:: What you should do ::
Note every line in the entries that contains the string "Epaitegiak", and copy it.

::: Exercise material :::

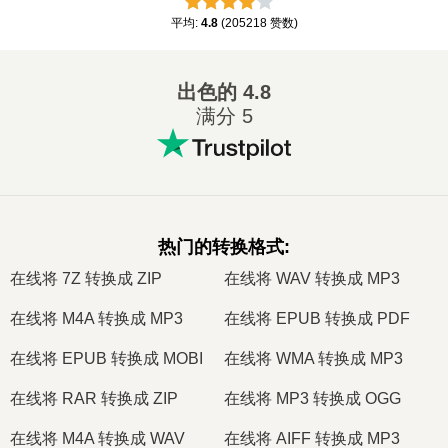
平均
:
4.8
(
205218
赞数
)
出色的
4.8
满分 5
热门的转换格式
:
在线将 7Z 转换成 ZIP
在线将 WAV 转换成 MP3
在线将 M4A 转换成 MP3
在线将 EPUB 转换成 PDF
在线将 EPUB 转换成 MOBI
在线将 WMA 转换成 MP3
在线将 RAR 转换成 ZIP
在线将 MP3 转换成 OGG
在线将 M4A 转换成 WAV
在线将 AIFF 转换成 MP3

:::
::: Exercise material :::

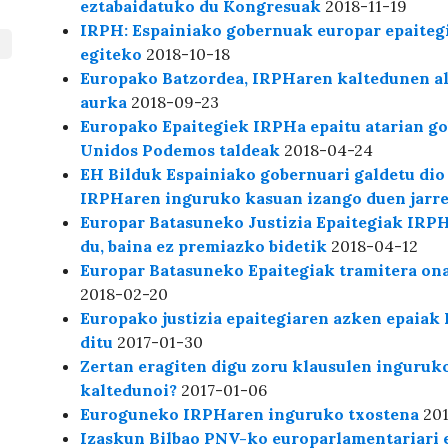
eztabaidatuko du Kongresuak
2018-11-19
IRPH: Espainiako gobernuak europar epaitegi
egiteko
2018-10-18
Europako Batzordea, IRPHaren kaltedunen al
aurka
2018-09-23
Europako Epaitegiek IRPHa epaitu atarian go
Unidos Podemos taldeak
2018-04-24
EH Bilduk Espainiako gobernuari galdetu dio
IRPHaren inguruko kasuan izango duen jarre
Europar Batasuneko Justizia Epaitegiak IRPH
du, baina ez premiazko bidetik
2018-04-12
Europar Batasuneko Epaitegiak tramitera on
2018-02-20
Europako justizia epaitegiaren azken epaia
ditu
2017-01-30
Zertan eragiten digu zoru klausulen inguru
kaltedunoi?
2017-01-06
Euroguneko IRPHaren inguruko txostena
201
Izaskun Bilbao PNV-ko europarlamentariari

:::

:: Written solution ::
Europar Batasuneko Justizia Epaitegiak IRPH
Europar Batasuneko Epaitegiak tramitera on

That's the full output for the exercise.